Raven’s Meadow Multi Storey Car Park, Shrewsbury.

Maybe the “Ugly” buildings are being deconstructed and reconstructed in my work on these images? Is that what I’m doing with my portrait, is it ugly to some people but when dissected and rebuilt we have an understanding of what the person’s face is made up of? The photos of Tokyo from Wong and Nakano, why did I choose these two, one night and one day. Do I intend to attempt understanding of the inner workings of the city by taking two different aspects of it and working them together to come up with a more complete picture?

When I asked Alice why I might be doing this type of work, she simply said that it would work itself out of me and I’d come to understand why I was doing what I’m doing. I hope so, I came into the degree course to learn about photography and this chopping up paper is confusing me, not in an un-enjoyable way but one that intrigues me..

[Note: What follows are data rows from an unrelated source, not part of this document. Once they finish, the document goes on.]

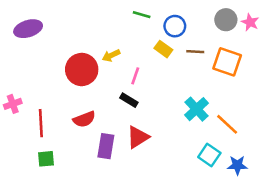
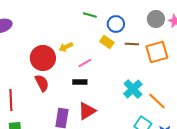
orange square: (227, 62) -> (157, 52), turned -35
pink line: (135, 76) -> (85, 63), turned 40
black rectangle: (129, 100) -> (80, 82), turned -32
red semicircle: (84, 119) -> (42, 83), moved, turned -96

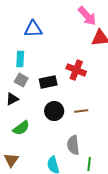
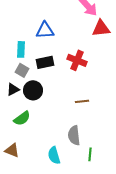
blue triangle: (33, 29) -> (45, 30), moved
black rectangle: (48, 82) -> (45, 62), moved
black circle: (54, 111) -> (33, 90), moved
brown triangle: (11, 160) -> (12, 150), turned -42

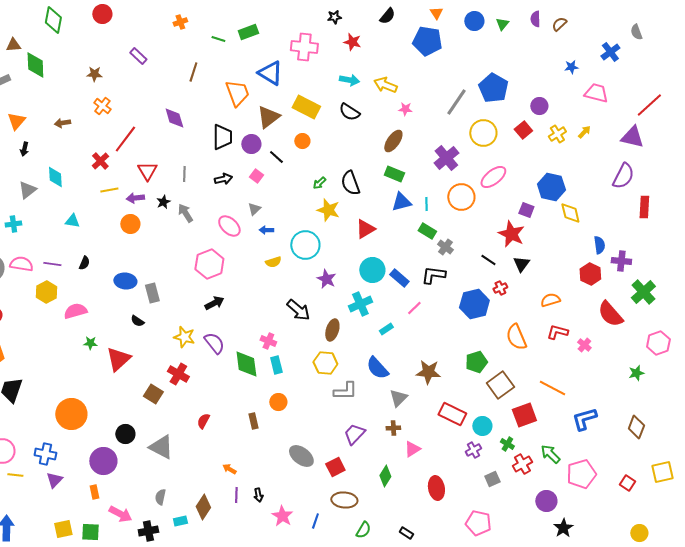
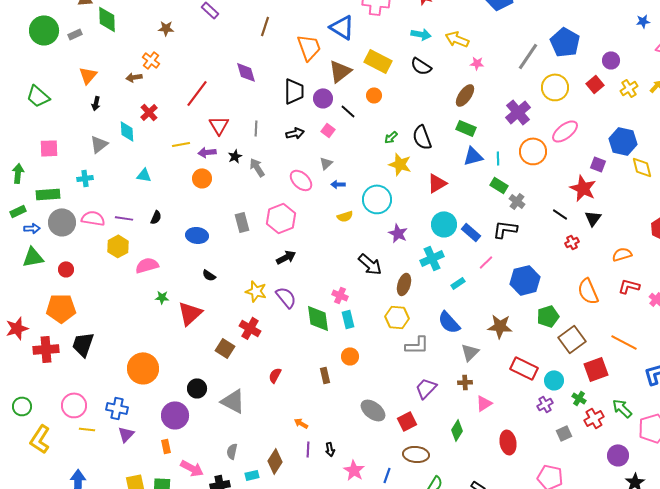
orange cross: (102, 106) -> (151, 60), moved
red cross: (100, 161) -> (149, 112), moved
gray rectangle: (152, 293) -> (242, 222), moved
blue hexagon: (474, 304) -> (525, 280), moved

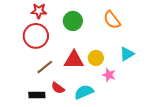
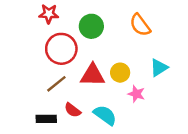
red circle: (36, 36) -> (61, 49), moved
cyan semicircle: (84, 92) -> (105, 115), turned 60

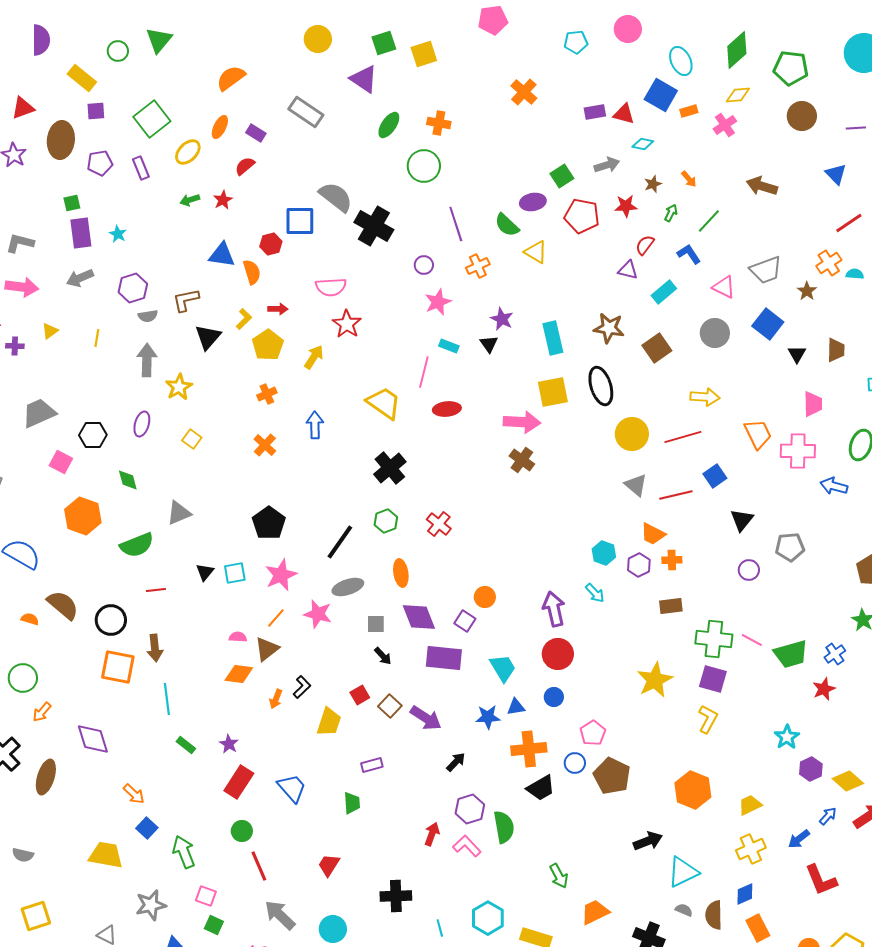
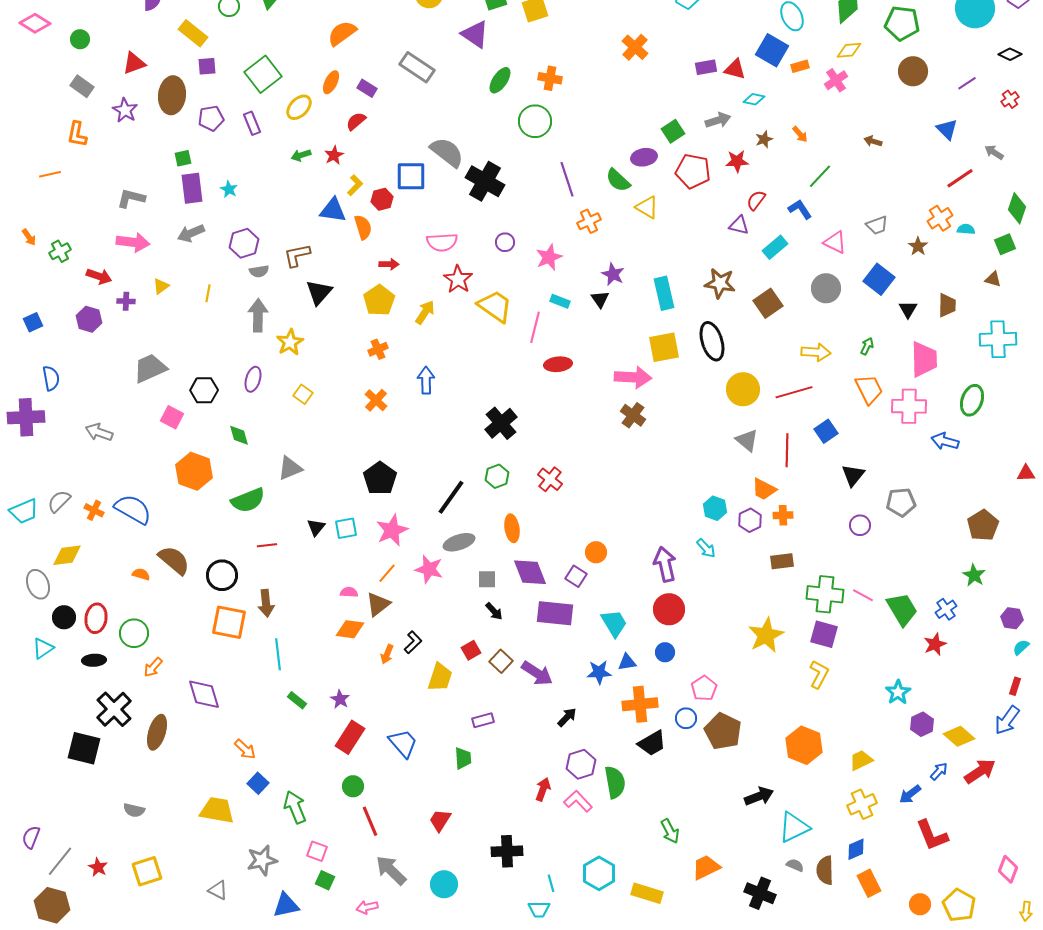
purple line: (856, 128) -> (967, 83), turned -30
brown arrow: (762, 186) -> (873, 141), size x0.6
green arrow: (671, 213) -> (867, 346), moved
purple circle: (424, 265) -> (505, 242), moved
gray trapezoid: (766, 270) -> (877, 225), size x0.7
yellow L-shape: (244, 319) -> (355, 185), moved
yellow trapezoid: (384, 403) -> (495, 306), moved
pink trapezoid: (813, 404) -> (924, 359), size x1.4
red line: (676, 495) -> (787, 450), turned -76
green trapezoid: (791, 654) -> (902, 609), turned -105

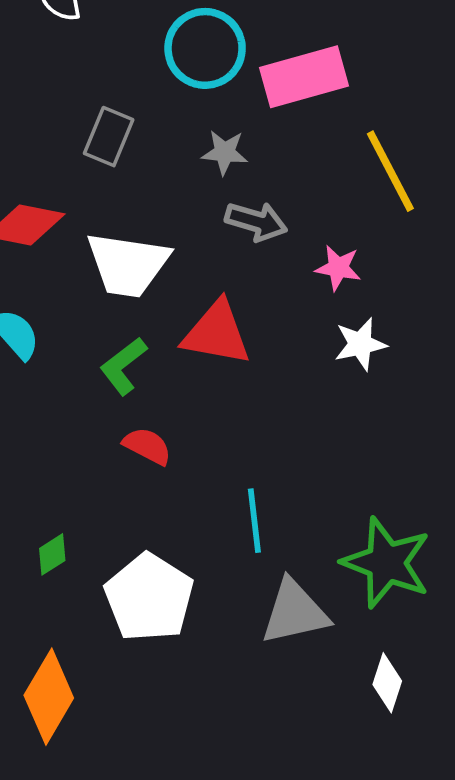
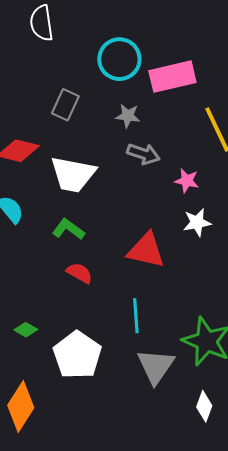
red triangle: (217, 333) -> (146, 250), moved
green L-shape: (123, 366) -> (68, 229), turned 72
green diamond: (52, 554) -> (26, 330), turned 60
gray triangle: (295, 612) -> (156, 366), turned -45

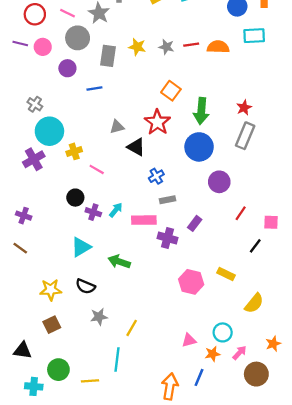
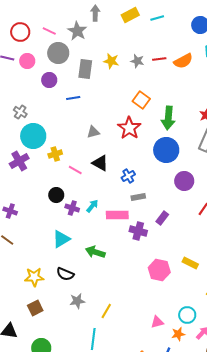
orange semicircle: (218, 47) -> (183, 61), turned 150
black triangle: (136, 147) -> (100, 163), moved

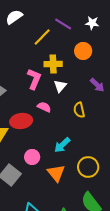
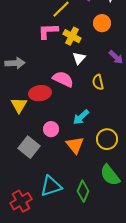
yellow cross: (53, 64) -> (72, 36), turned 30
pink L-shape: (34, 79) -> (48, 31), moved, turned -115
pink semicircle: (44, 107) -> (63, 79), size x1.5

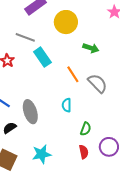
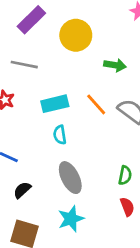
cyan rectangle: (42, 57) -> (55, 104), moved, turned -60
cyan semicircle: (67, 105) -> (60, 135), moved
gray ellipse: (30, 112) -> (70, 178), moved

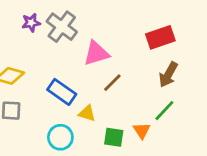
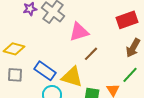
blue rectangle: (62, 92) -> (45, 71), moved
yellow triangle: (87, 113) -> (72, 77), size x1.6

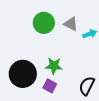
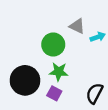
green circle: (44, 23) -> (53, 45), moved

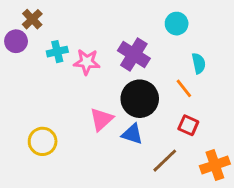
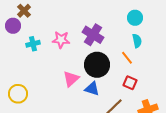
cyan circle: (177, 24) -> (135, 18), moved
cyan cross: (57, 52) -> (33, 44), moved
yellow circle: (43, 141) -> (18, 94), moved

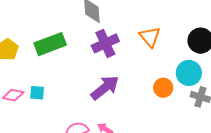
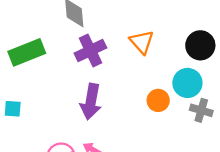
purple arrow: (105, 88) -> (91, 102), turned 140

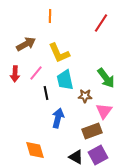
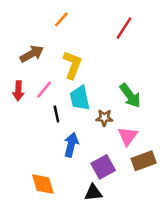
orange line: (50, 16) -> (61, 19), turned 40
yellow L-shape: (59, 53) -> (72, 65), turned -135
brown rectangle: (92, 131) -> (144, 161), moved
purple square: (98, 155) -> (103, 167), moved
black triangle: (76, 157) -> (93, 193), turned -35

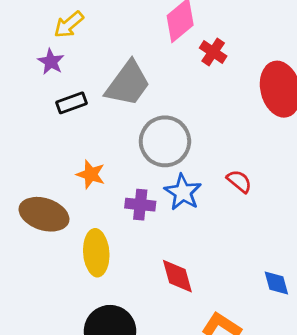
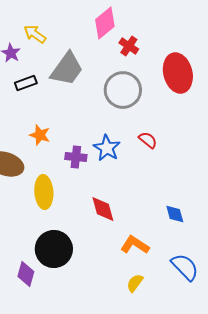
yellow arrow: (69, 25) -> (35, 34), moved, turned 75
gray circle: (165, 141) -> (123, 90), moved

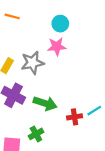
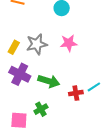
pink star: (57, 47) -> (69, 43), moved

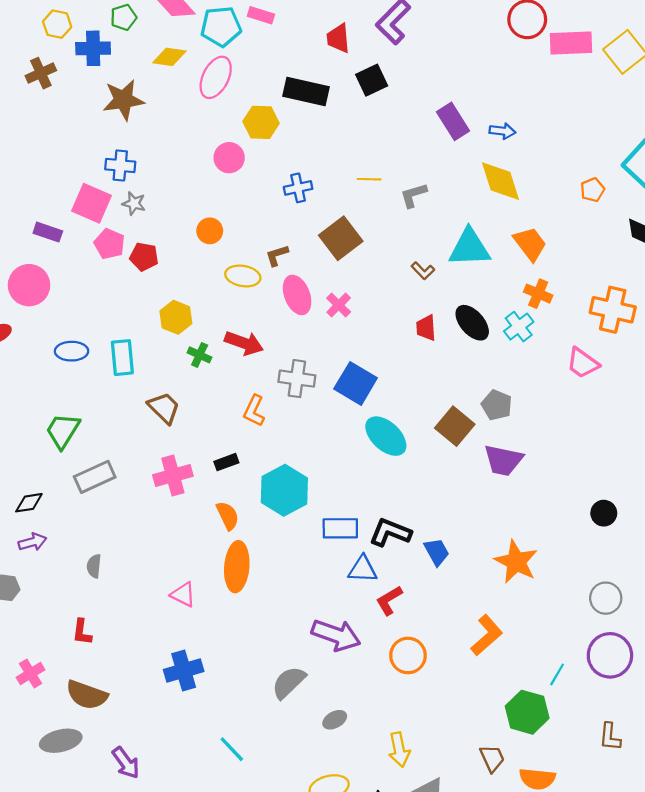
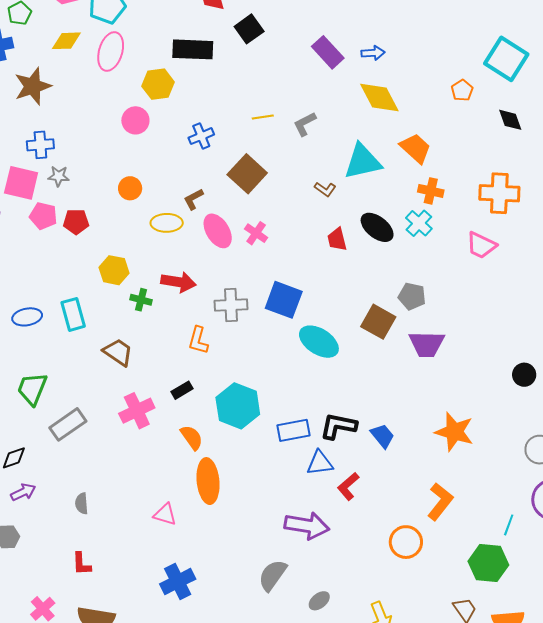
orange circle: (408, 655) -> (406, 542), moved

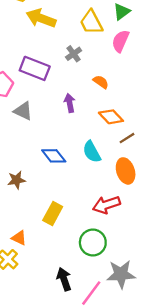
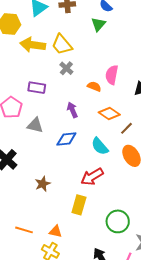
yellow trapezoid: (91, 22) -> (62, 45), moved
pink semicircle: (120, 41) -> (112, 75), moved
purple rectangle: (35, 68) -> (37, 88), size x0.7
blue diamond: (54, 156) -> (66, 139), moved, turned -45
red arrow: (106, 205) -> (92, 177), moved

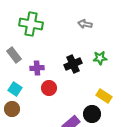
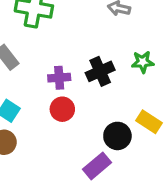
purple cross: (37, 68) -> (59, 78), moved
black circle: (92, 114) -> (117, 136), moved

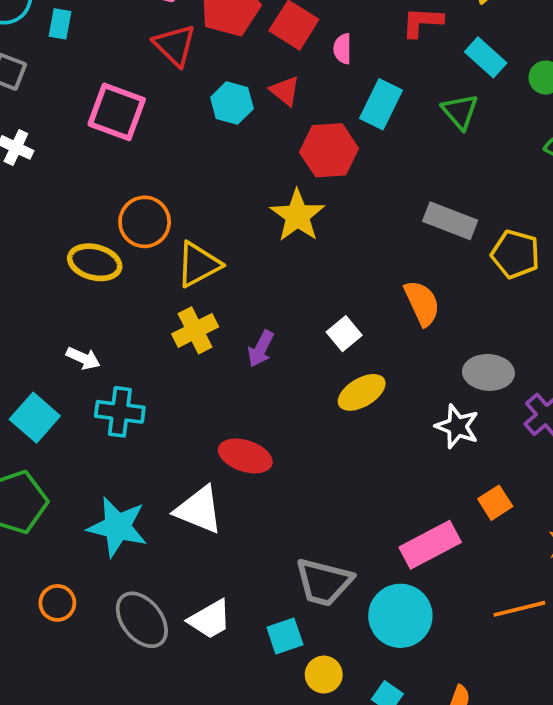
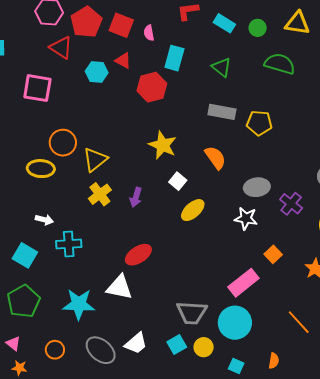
green triangle: (460, 112) -> (222, 67), moved
yellow star: (297, 216) -> (163, 145), moved
red ellipse: (245, 456) -> (138, 255), turned -40
orange line: (519, 609) -> (299, 322), moved, turned 72
yellow circle: (324, 675) -> (204, 347), moved

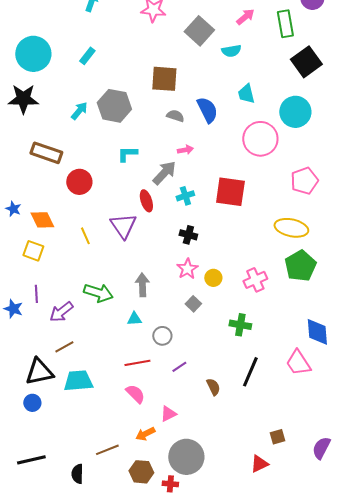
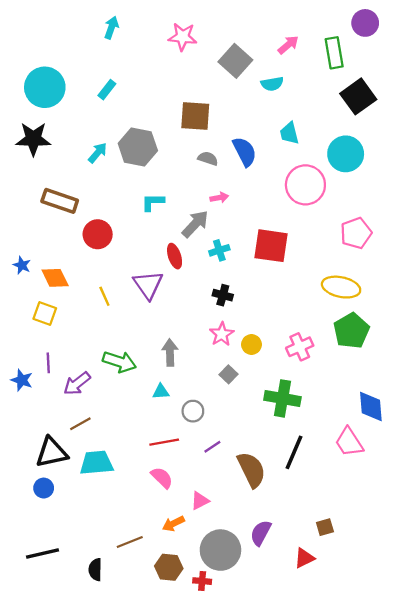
green cross: (240, 325) -> (282, 398), size x1.4
brown semicircle: (213, 387) -> (251, 470), size x1.8
purple semicircle: (321, 448) -> (261, 533), moved

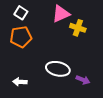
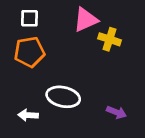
white square: (21, 13) -> (29, 18), turned -32
white ellipse: (58, 69) -> (63, 97), moved

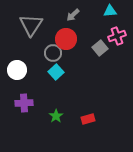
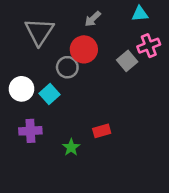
cyan square: (56, 72) -> (50, 94), moved
red rectangle: (88, 119) -> (102, 131), moved

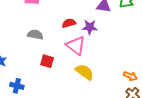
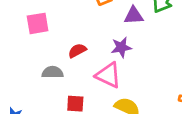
red semicircle: (69, 23) -> (77, 51), moved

Whilst were discussing portraits and my destruction of them Alice mentioned another of the lecturers at the University Of Wolverhampton, Marc Austin. She told me that Marc is a lecturer in Graphic Design and does electronic work on photographs similar to what might be called digital glitching. He is coming in to our course to talk to my peers on the ther module about typefaces so I might collar him on that visit.
Alice mentioned that I appear to have done. a lot of work in the darkrooms so I could even start playing with photoshop to see if I can create some interesting work digitally to accompany the analogue work I’ve already produced. I do remember talking to someone last year about how you an open up a jpg image in an audio file editor, chop a little section out of the “audio wave” and then resave it. The output of the jpg file can still be opened but there has been some corruption created which can give some very interesting effects. This effect is called DataBending and a website is available here for some information on how this can be achieved.

It’s something that I can get on with too, whilst the dark rooms are shut over the Christmas Holidays, watch this space for some experiments and research in the future.

Not for this post, but maybe another, I stayed behind in the colour darkroom after my review to get on with printing a couple of photos out that I wanted on paper and maybe a subject of another weave.. That info will be in a shortly forthcoming post too.

Conclusion

Overall I was pleased with my review, the one callout to find some more independent research sounds like a common theme with my classmates so I’m not overly concerned about it. My exhibition review was submitted at the start of the week so we’ll now await a result of the work and the review we had.

In the meantime, I’ll get on with the research and documenting it and playing in photoshop.